Regarding my "mischaracterization" of Trump, I plead not guilty.  I can take Obama's words in a universal sense, but "I just start kissing them. It’s like a magnet. Just kiss. I don’t even wait. And when you’re a star they let you do it. You can do anything.  Grab them by the pussy"?  It is what it is.  I'm not even judging the man, since I wasn't there for the grabbing, and almost all healthy sex lives begin without asking questions.  But if any man doesn't feel a slight revulsion at a rich old cad, especially one seeking federal power, making moves on young married women, I wonder what kind of a man he is.  At the very best, revulsion means he fears -- for the women he loves.  At the very least, it means he wants the women for himself.  Either way he lacks love or lust, and if he doesn't have either of these something is probably wrong with him. 

But what can we say about the man who doesn't understand the cad?  Who completely disavows the sin, the confession, the outright danger?  I believe he's protecting him.  

This might look, at first glance, like a weird time to say I'm a fan of Nora Ephron (Yes, the lady who wrote the shitty movie Sleepless in Seattle).  But in her collection of essays on feminism, titled nothing less silly than Crazy Salad, she writes, 
I am a writer and I am a feminist, and the two seem to be constantly in conflict. The problem, I’m afraid, is that as a writer my commitment is to something that, God help me, I think of as The Truth, and as a feminist my commitment is to the women’s movement. And ever since I became loosely involved with it, it has seemed to me one of the recurring ironies of this movement that there is no way to tell the truth about it without, in some small way, seeming to hurt it.
This, in a collection of essays ostensibly about feminism, but which almost constantly points out the failures, the vices, and the imbecility of feminists.  She was too honest to fit in.  Loved women too much to let them slide.  Saw too far ahead to let little errors grow into big heresies.  Almost like a parent disciplining a child -- knowing all the time that the hatred she'd get now, from the immature, would be balanced by love later from the mature.  In politics the stakes are higher.  Feminism can ruin marriages.  It can make girls stupid, or ugly, or keep them obese.  Sometimes all three.  It can lead you to throw away your dignity, or to get chlamydia and go sterile, or to put yourself in situations where you're likely to get murdered.  But if politics goes bad all our families are in danger.  And I admit that Trump -- a president I love, by the way -- is a much safer choice than Hillary was.  But when he was running for president this issue was a big one.  We knew what he did outside of political power.  What would he do in it? 

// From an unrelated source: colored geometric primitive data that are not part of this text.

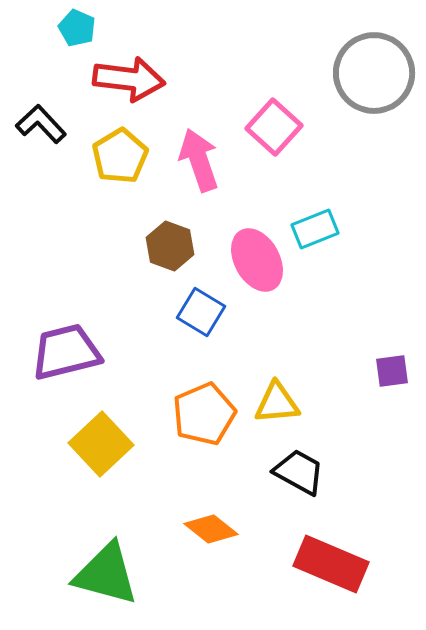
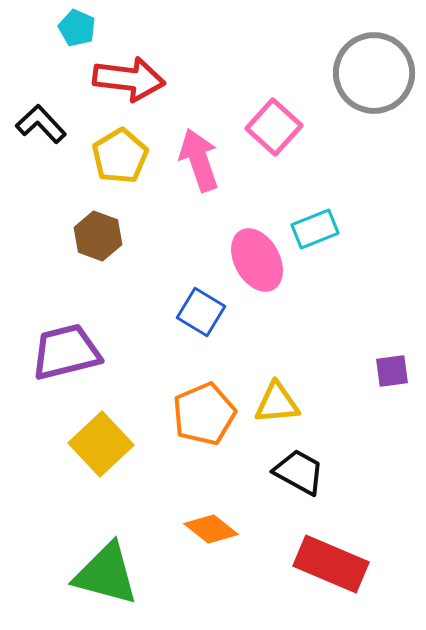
brown hexagon: moved 72 px left, 10 px up
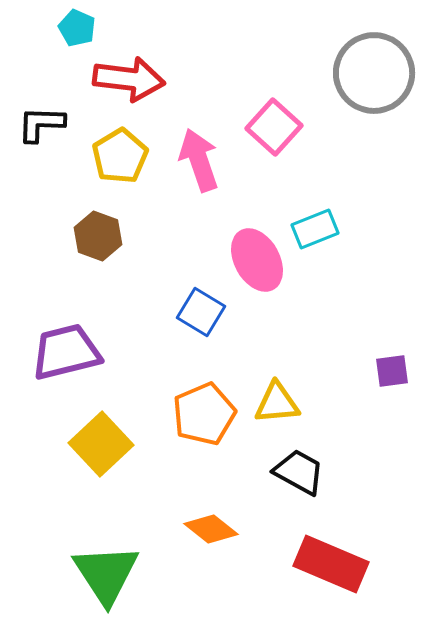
black L-shape: rotated 45 degrees counterclockwise
green triangle: rotated 42 degrees clockwise
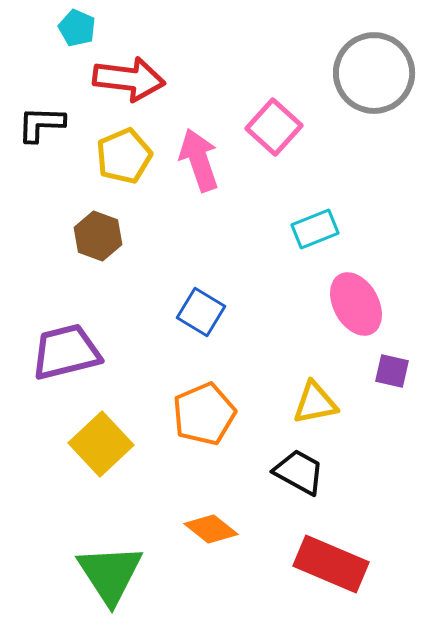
yellow pentagon: moved 4 px right; rotated 8 degrees clockwise
pink ellipse: moved 99 px right, 44 px down
purple square: rotated 21 degrees clockwise
yellow triangle: moved 38 px right; rotated 6 degrees counterclockwise
green triangle: moved 4 px right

I took his statement as it stood back then and I take it that way now.  I believe you can still love someone and analyze them, criticize them, discipline them.  Only a wise man knows what hangs in the balance.  He knows when the time's right to abandon a man because of a fault, or to downplay it, or to ignore it.  In our case we ignored it.  We lucked out, and he isn't a rapist as President.  I doubt we'll be so lucky with Presidents in the future.